Panelists: Raoul S. Concepcion, MD, Comprehensive Prostate Center in Nashville; Evan Y. Yu, MD, Fred Hutchinson Cancer Research Center; Michael A. Carducci, MD, FACP, Sidney Kimmel Comprehensive Cancer Center of Johns Hopkins Hospital; Neal D. Shore, MD, FACS, Carolina Urologic Research Center; Glen Gejerman, MD, DABR, John Theurer Cancer Center
Raoul S. Concepcion, MD, FACS: Again, as we talk about the journey, especially for these particular patients who, unfortunately, will develop metastatic castration-resistant prostate cancer, the problem is that all of the trials for all of these agents—which, again, are different mechanistically—were all single-agent trials, but they did show a survival benefit.
So, again, one of the biggest things that all of our colleagues and our peers are asking is, “What about combination therapy? What about sequencing? What about layering?” Neal, you, Evan, and I are all involved on a working panel called the RADAR Working Group. Do you want to talk about the RADAR II recommendations?
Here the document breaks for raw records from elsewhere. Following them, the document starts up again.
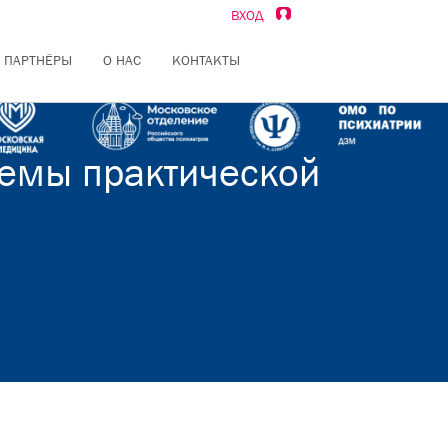
ВХОД
ПАРТНЁРЫ
О НАС
КОНТАКТЫ
лемы практической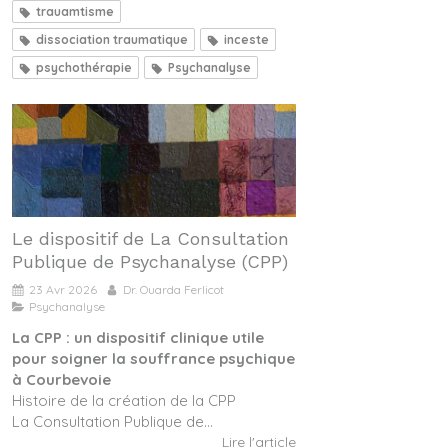
trauamtisme
dissociation traumatique
inceste
psychothérapie
Psychanalyse
Le dispositif de La Consultation
Publique de Psychanalyse (CPP)
23 Avr 2026
Dr. Ouarda Ferlicot
Psychanalyse
La CPP : un dispositif clinique utile
pour soigner la souffrance psychique
à Courbevoie
Histoire de la création de la CPP
La Consultation Publique de...
Lire l'article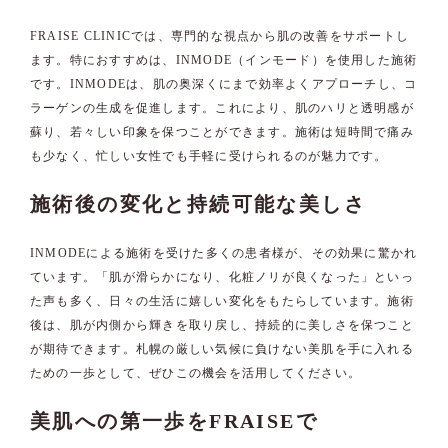
FRAISE CLINICでは、専門的な視点から肌の改善をサポートし
ます。特におすすめは、INMODE（インモード）を使用した施術
です。INMODEは、肌の奥深くにまで効率よくアプローチし、コ
ラーゲンの生成を促進します。これにより、肌のハリと透明感が
蘇り、若々しい印象を保つことができます。施術は短時間で痛み
も少なく、忙しい女性でも手軽に受けられるのが魅力です。
施術後の変化と持続可能な美しさ
INMODEによる施術を受けた多くの患者様が、その効果に驚かれ
ています。「肌が滑らかになり、化粧ノリが良くなった」といっ
た声も多く、日々の生活に嬉しい変化をもたらしています。施術
後は、肌が内側から輝きを取り戻し、持続的に美しさを保つこと
が期待できます。札幌の厳しい気候に負けない美肌を手に入れる
ための一歩として、ぜひこの機会を活用してください。
美肌への第一歩をFRAISEで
Neal D. Shore, MD, FACS: The RADAR II paper was just recently approved for publication. It followed RADAR I, which was previously published in Urology. RADAR II is an attempt to get a consensus from key opinion leaders in medical oncology, urology, radiation oncology, and pathology, to get together and say, “We had this embarrassment of riches, as it’s been described, of 5 or 6 new therapies that received registration approval—all done, typically, with their comparator being a control or maybe a steroid. But what do we do now?” What do we do now that we have a half-dozen agents and we have a patient who has various nuanced parameters: bone, soft tissue, visceral, other comorbidities, etc? What do we do when they start to see PSA (prostate-specific antigen) progression? What do we do when they are no longer clinically benefiting from the Prostate Cancer Working Group 3 descriptor?
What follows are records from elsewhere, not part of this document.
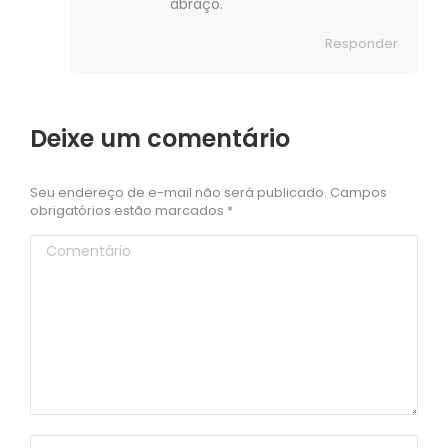
abraço.
Responder
Deixe um comentário
Seu endereço de e-mail não será publicado. Campos
obrigatórios estão marcados
*
Comentário
Nome *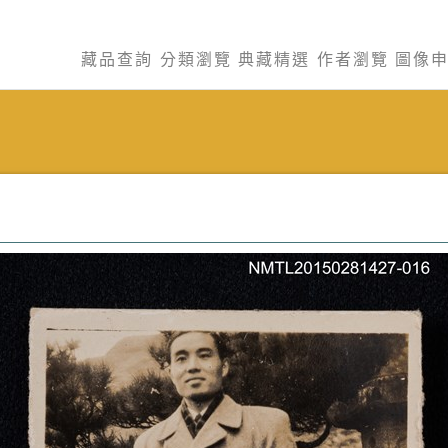
藏品查詢
分類瀏覽
典藏精選
作者瀏覽
圖像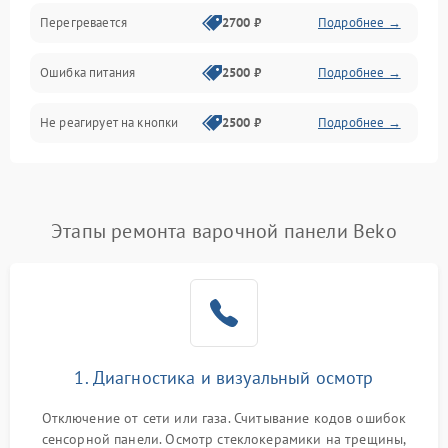
Перегревается
2700 ₽
Подробнее →
Ошибка питания
2500 ₽
Подробнее →
Не реагирует на кнопки
2500 ₽
Подробнее →
Этапы ремонта варочной панели Beko
1. Диагностика и визуальный осмотр
Отключение от сети или газа. Считывание кодов ошибок
сенсорной панели. Осмотр стеклокерамики на трещины,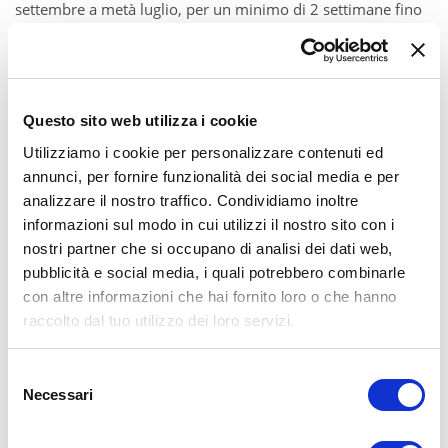
settembre a metà luglio, per un minimo di 2 settimane fino
a un term (circa 10–12 settimane)
CON STUDY ADVICE DAI 16 ANNI IN
SU IB SCHOOL PLACEMENT e l’ANNO
Questo sito web utilizza i cookie
Utilizziamo i cookie per personalizzare contenuti ed
ALL’STERO
annunci, per fornire funzionalità dei social media e per
Per i ragazzi più grandi, dai 16 ai 19 anni, è previsto
l’IB
analizzare il nostro traffico. Condividiamo inoltre
SCHOOL PLACEMENT
, un programma che si svolge per 2
informazioni sul modo in cui utilizzi il nostro sito con i
anni, gli ultimi 2 anni della scuola superiore. Il Diploma IB è
nostri partner che si occupano di analisi dei dati web,
riconosciuto a livello internazionale da università e
pubblicità e social media, i quali potrebbero combinarle
istituzioni accademiche di prestigio in oltre 160 Paesi con
con altre informazioni che hai fornito loro o che hanno
più di 8.000 programmi attivi in circa 5.900 scuole in tutto il
raccolto dal tuo utilizzo dei loro servizi.
mondo. Con
Study Advice
, ogni studente viene
accompagnato nella scelta della scuola più adatta, tenendo
conto di obiettivi formativi e linguistici; interessi accademici;
Selezione
livello linguistico e preparazione; preferenze geografiche e
Necessari
del
logistiche della famiglia. Inoltre, Study Advice accompagna
consenso
studenti e genitori nel processo di candidatura e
Rather than waiting for the evidence-based data, oftentimes the level 1 data that take years, what do you do when you’re sitting knee-to-knee in the clinic? For anybody who is watching, and they have that patient in their clinic, what do you tell them now? Are you maximizing their therapy? What sort of advice could we give? So, that was the notion of RADAR II; that’s just a definition. We talk about sequencing, which is monolithic—one drug after another, after another, which is typically not what’s done in most of medical oncology for solid tumor metastatic disease. Yet, we do that in prostate cancer because we haven’t had the information. We sequence and then folks ask, “Can I?” or “Do I combine?” or “Is it safe?” And then, there is the notion of layering.
Layering is, “I’ve been on something. I’m not going to start another drug, concomitantly, at exactly the same time, but I’m going to add it on afterwards.” That’s layering—getting to a second or third therapy without removing the first or the second therapy. That was the notion of layering. I would strongly recommend that folks who are devotees to treating CRPC patients read the paper, because there was a lot of consensus behind the recommendations.
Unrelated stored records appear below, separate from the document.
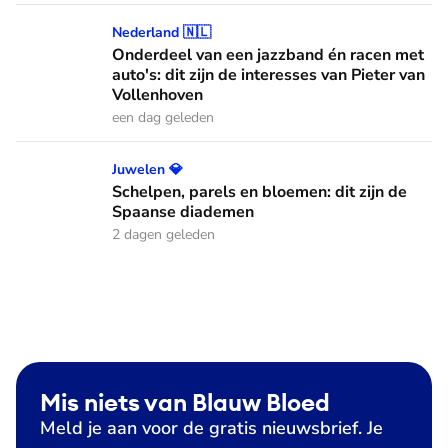
Onderdeel van een jazzband én racen met auto's: dit zijn de
Nederland 🇳🇱
Onderdeel van een jazzband én racen met
auto's: dit zijn de interesses van Pieter van
Vollenhoven
een dag geleden
Schelpen, parels en bloemen: dit zijn de Spaanse diademen
Juwelen 💎
Schelpen, parels en bloemen: dit zijn de
Spaanse diademen
2 dagen geleden
Mis niets van Blauw Bloed
Meld je aan voor de gratis nieuwsbrief. Je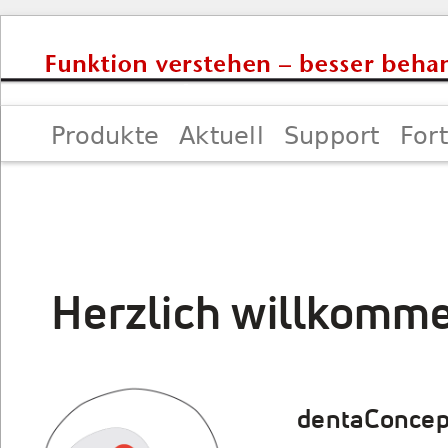
Produkte
Aktuell
Support
For
Impressum
Herzlich willkomme
dentaConcep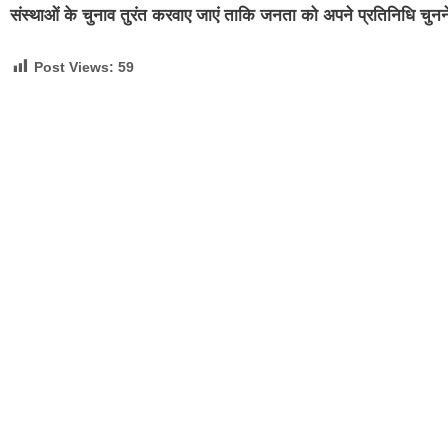
संस्थाओं के चुनाव तुरंत करवाए जाएं ताकि जनता को अपने प्रतिनिधि च
Post Views:
59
Raoul S. Concepcion, MD, FACS: We’re not going to really go into all the new therapies. We’ve already been there. We know that we’ve got all these therapies—we’ve got taxanes, androgen synthesis inhibitors, androgen receptor blockade, alpha-emitting radiopharmaceuticals, and immunotherapy. And we all know that, again, disease will develop resistance and they will ultimately fail. Right now, the real problem is that we don’t have any predictive markers to tell us when that patient is failing.